La morte delle due 16enni investite in corso Francia continua ad essere oggetto di indagine e si fanno avanti i testimoni dell’incidente. Un 20enne che si trovava con Pietro Genovese, alla guida dell’auto che ha travolto Gaia Von Freymann e Camilla Romagnoli, ha dato la sua versione a Il Messaggero. Si fanno anche speculazioni in merito a presunti giochi social che gli adolescenti farebbero sfidando il traffico di quella zona, ma per i giovani che la sera affollano Ponte Milvio sarebbe più una cattiva abitudine che una sfida. È infatti assodato che i ragazzi spesso attraversino alla cieca una strada molto trafficata di Roma, preferendo il brivido della corsa in mezzo alle auto alle strisce pedonali pochi metri più in là.

Una “leggerezza”, l’ha definita un’amica delle vittime, che questa volta è costata la vita a due ragazze e ha distrutto tre famiglie.

La testimonianza dell’amico di Genovese in auto con lui

Sarebbe stata questione di pochi minuti, nemmeno il tempo di accorgersene. Così racconta uno studente di 20 anni amico di Pietro Genovese, in auto con lui al momento dell’incidente: “Quelle due ragazze sono sbucate all’improvviso, correvano mano nella mano.

Mi creda, era impossibile evitarle“. Il testimone continua: “Pioveva, era buio, ma ricordo perfettamente cos’è successo: ho visto due sagome apparire dal nulla e poi il corpo di una di loro rimbalzare sopra il cofano“.

Lui, Genovese e un’altra persona stavano tornando da una cena a casa di amici: “Avevamo bevuto qualche bicchiere di vino, niente di più” e sulla velocità specifica che “anche volendo non avremmo potuto correre. Su Corso Francia era appena scattato il semaforo verde e l’auto era ripartita da poco“.

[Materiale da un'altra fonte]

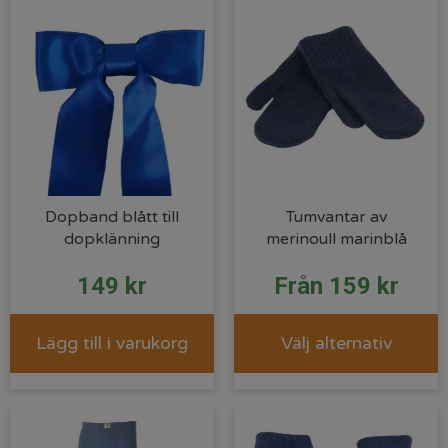
Dopband blått till
Tumvantar av
dopklänning
merinoull marinblå
149
kr
Från
159
kr
Lägg till i varukorg
Välj alternativ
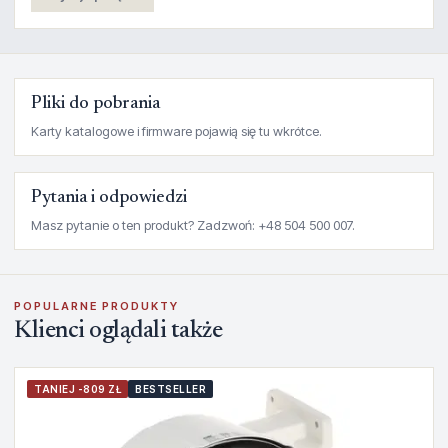
Pliki do pobrania
Karty katalogowe i firmware pojawią się tu wkrótce.
Pytania i odpowiedzi
Masz pytanie o ten produkt? Zadzwoń: +48 504 500 007.
POPULARNE PRODUKTY
Klienci oglądali także
TANIEJ -809 ZŁ
BESTSELLER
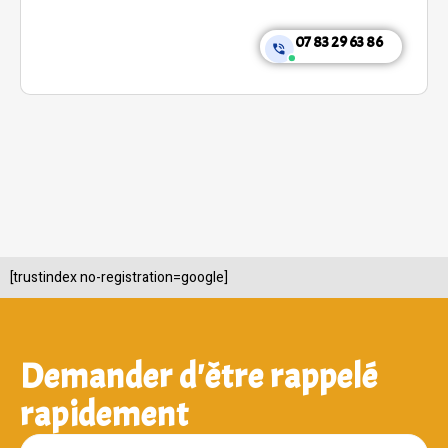
07 83 29 63 86
[trustindex no-registration=google]
Demander d'être rappelé
rapidement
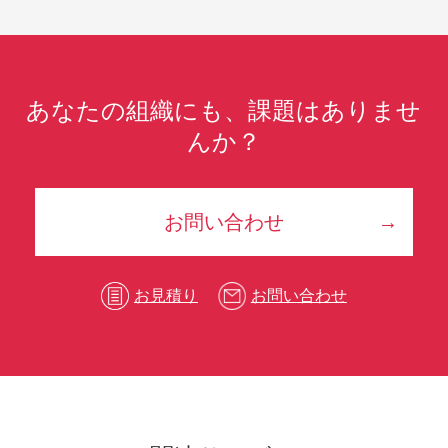
あなたの組織にも、課題はありませ
んか？
お問い合わせ
お見積り
お問い合わせ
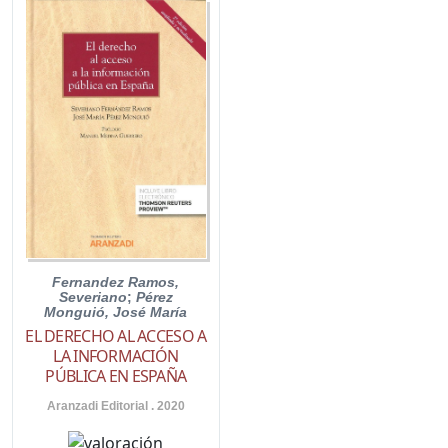
Fernandez Ramos,
Severiano
;
Pérez
Monguió, José María
EL DERECHO AL ACCESO A
LA INFORMACIÓN
PÚBLICA EN ESPAÑA
Aranzadi Editorial . 2020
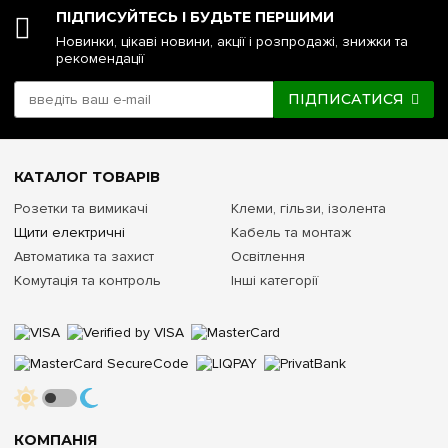
автоматів.
ПІДПИСУЙТЕСЬ І БУДЬТЕ ПЕРШИМИ
Новинки, цікаві новини, акції і розпродажі, знижки та
Комплектація шинами заземлення
рекомендації
Клемні колодки PE+N входять до комплекту постачання
ПІДПИСАТИСЯ
Забезпечують безпечне, правильне та роздільне
підключення нульових та заземлюючих жил силових
кабелів.
КАТАЛОГ ТОВАРІВ
Колір корпусу та тип дверцят
Розетки та вимикачі
Клеми, гільзи, ізолента
Щити електричні
Кабель та монтаж
Сірий пластик (RAL 7035), дверцята прозорі
Автоматика та захист
Освітлення
Сучасний індустріальний дизайн, стійкий до забруднень.
Комутація та контроль
Інші категорії
Миттєвий візуальний аудит стану модульних пристроїв.
Клас захисту від зовнішніх середовищ
IP65 / IK07 (ударостійкість)
Повна пило- та водонепроникність. Стабільна робота в
широкому діапазоні температур навколишнього
КОМПАНІЯ
середовища від -25°C до +60°C.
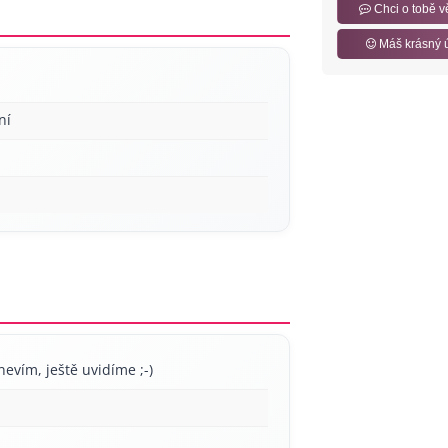
Chci o tobě v
Máš krásný 
ní
nevím, ještě uvidíme ;-)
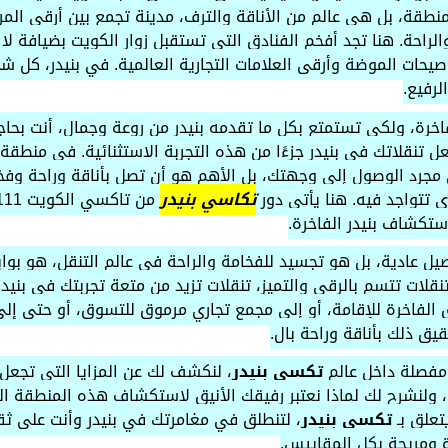
نطقة، بل هي عالم من الأناقة والترف، مدينة تجمع بين أرقى المر
لراحة. هنا تجد أفخم الفنادق التي تستقبل زوار الكويت بضيافة لا 
صيحات الموضة وأرقى العلامات التجارية العالمية. في بنيدر، كل 
لرفيع.
اخرة، ولكي تستمتع بكل ما تقدمه بنيدر من روعة وجمال، أنت بح
ل تنقلاتك في بنيدر جزءًا من هذه التجربة الاستثنائية. في منطق
 مجرد الوصول إلى وجهتك، بل الأهم هو أن تصل بأناقة وراحة وفخ
تتواجد فيه. هنا يأتي دور
تكاسي بنيدر
ستكشاف بنيدر الفاخرة.
 عادية، بل هو تجسيد للفخامة والراحة في عالم التنقل، هو بوابتك
لات تتسم بالرقي والتميز، تنقلات تزيد من متعة تجربتك في بنيدر
 الفاخرة للإقامة، أو إلى مجمع تجاري مرموق للتسوق، أو حتى إلى
يق ذلك بأناقة وراحة بال.
مفصلة داخل عالم
تكسي بنيدر
، لنكشف لك عن المزايا التي تجعل خ
رة، ولنشرح لك لماذا نعتبر رفيقك الأنيق لاستكشاف هذه المنطقة ا
تعلق بـ
تكسي بنيدر
، لتنطلق في مغامرتك في بنيدر وأنت على ثقة
 ومريحة بكل المقاييس.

Sull’autista dichiara: “Una volta gli trovarono una canna in macchina e ogni tanto capitava che andasse un po’ veloce, ma non è un pazzo alla guida. E quello che è successo non si poteva evitare“.

La sfida dei ragazzi: attraversare in mezzo al traffico

Il gesto di Gaia e Camilla non sembra essere un caso isolato: le testimonianze raccolte dai giornalisti riportano come sia un’abitudine comune. Un imprenditore avrebbe spiegato a Il Messaggero che la figlia gli ha raccontato di un gioco in cui si sfidano le auto attraversando in modo pericoloso per filmare tutto e metterlo sui social.

Un’amica delle due 16enne su La Repubblica ha dichiarato che non si tratta di una sfida ma di fretta e spericolatezza: “Prendi la rincorsa, scavalchi il guardrail e corri più veloce che puoi dall’altra parte. Pensi sempre che se guardi bene a destra e a sinistra, e corri forte, dall’altra parte ci arriverai“. Sul perché non usare le strisce, la ragazza fornisce forse la motivazione più banale e la più vera: “Forse perché abbiamo 16 anni? Per fare più in fretta a raggiungere i tuoi amici, per non fare tardi sulla via del ritorno a casa. O forse e lo so che è stupido, perché è divertente“.